Since entering the Oberliga Südwest in 2008 the team has achieved good results, culminating in a second-place finish in 2011–12. From 2012 to 2013 the Oberliga Südwest was renamed Oberliga Rheinland-Pfalz/Saar, with SVN Zweibrücken taking out the league title in its inaugural season and earning promotion to the Regionalliga Südwest. After a seventh-place finish in the league in 2014 the club came last in the following season and was relegated back to the Oberliga.
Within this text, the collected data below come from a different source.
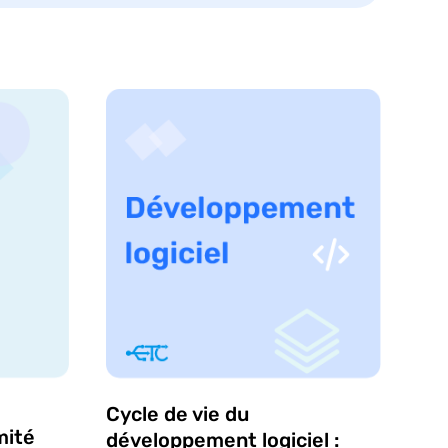
Cycle de vie du
mité
développement logiciel :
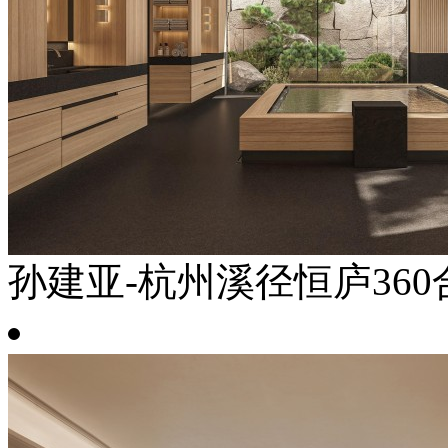
孙建亚-杭州溪径恒庐360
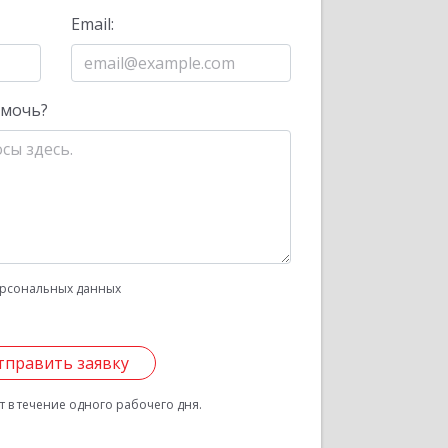
Email:
омочь?
рсональных данных
тправить заявку
 в течение одного рабочего дня.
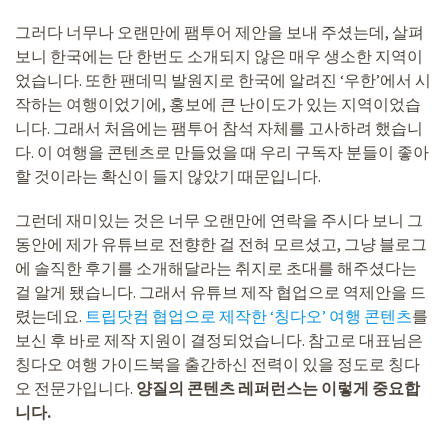
그러다 너무나 오랜만에 팸투어 제안을 보내 주셨는데, 살펴
보니 한국에는 단 한번도 소개되지 않은 매우 생소한 지역이
었습니다. 또한 팬데믹 발원지로 한국에 알려진 ‘우한’에서 시
작하는 여행이었기에, 홍보에 큰 난이도가 있는 지역이었습
니다. 그래서 처음에는 팸투어 참석 자체를 고사하려 했습니
다. 이 여행을 콘텐츠로 만들었을 때 우리 구독자 분들이 좋아
할 것이라는 확신이 들지 않았기 때문입니다.
그런데 재미있는 것은 너무 오랜만에 연락을 주시다 보니 그
동안에 제가 유튜브로 전향한 걸 전혀 모르셨고, 그냥 블로그
에 솔직한 후기를 소개해달라는 취지로 초대를 해주셨다는
걸 알게 됐습니다. 그래서 유튜브 제작 협업으로 역제안을 드
렸는데요.
트립닷컴 협업으로 제작한 ‘칭다오’ 여행 콘텐츠
를
보신 후 바로 제작 지원이 결정되었습니다. 참고로 대표님은
칭다오 여행 가이드북을 출간하신 전력이 있을 정도로 칭다
오 전문가입니다.
양질의 콘텐츠 레퍼런스는 이렇게 중요합
니다.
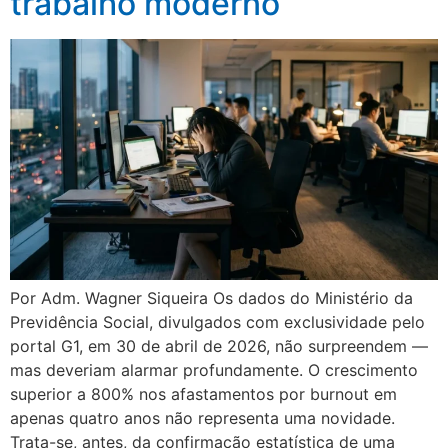
trabalho moderno
Por Adm. Wagner Siqueira Os dados do Ministério da
Previdência Social, divulgados com exclusividade pelo
portal G1, em 30 de abril de 2026, não surpreendem —
mas deveriam alarmar profundamente. O crescimento
superior a 800% nos afastamentos por burnout em
apenas quatro anos não representa uma novidade.
Trata-se, antes, da confirmação estatística de uma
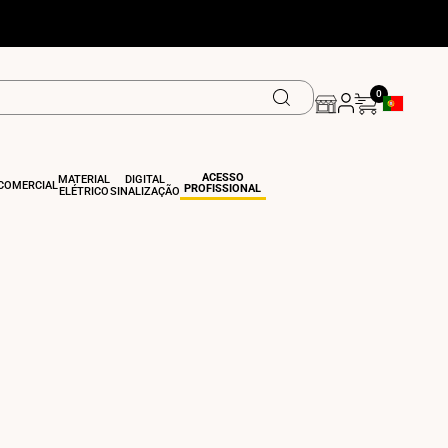
0
Botão De Ge
ACESSO
MATERIAL
DIGITAL
COMERCIAL
PROFISSIONAL
ELÉTRICO
SINALIZAÇÃO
In December 2015 the club announced that it would not pay its players any more and had not done so since October. The club was in danger of becoming insolvent and had been lingering at the bottom of the table. In January 2016 the club withdrew its team from the Oberliga and restarted in one of the 10th-tier leagues below, the B-Klasse Pirmasens-Zweibrücken, for the following season by forming a joint team with FC Oberauerbach.

==Honours==
The club's honours:

===League===
- Oberliga Rheinland-Pfalz/Saar
  - Champions: 2013
  - Runners-up: 2012
- Verbandsliga Südwest (V)
  - Champions: 2008
  - Runners-up: 2002

===Cup===
- South West Cup
  - Winners: 2011
  - Runners-up: 2008, 2014

==Recent seasons==
The recent season-by-season performance of the club:

| Season | Division | Tier | Position |
| 1999–2000 | Verbandsliga Südwest | V | 3rd |
| 2000–01 | Verbandsliga Südwest | 5th |
| 2001–02 | Verbandsliga Südwest | 2nd |
| 2002–03 | Verbandsliga Südwest | 3rd |
| 2003–04 | Verbandsliga Südwest | 4th |
| 2004–05 | Verbandsliga Südwest | 3rd |
| 2005–06 | Verbandsliga Südwest | 4th |
| 2006–07 | Verbandsliga Südwest | 6th |
| 2007–08 | Verbandsliga Südwest | 1st ↑ |
| 2008–09 | Oberliga Südwest | 13th |
| 2009–10 | Oberliga Südwest | 3rd |
| 2010–11 | Oberliga Südwest | 5th |
| 2011–12 | Oberliga Südwest | 2nd |
| 2012–13 | Oberliga Rheinland-Pfalz/Saar | 1st ↑ |
| 2013–14 | Regionalliga Südwest | IV | 7th |
| 2014–15 | Regionalliga Südwest | 18th ↓ |
| 2015–16 | Oberliga Rheinland-Pfalz/Saar | V | 18th ↓ |
| 2016–17 | B-Klasse Pirmasens/Zweibrücken | X |  |

- With the introduction of the Regionalligas in 1994 and the 3. Liga in 2008 as the new third tier, below the 2. Bundesliga, all leagues below dropped one tier. In 2012 the Oberliga Südwest was renamed Oberliga Rheinland-Pfalz/Saar.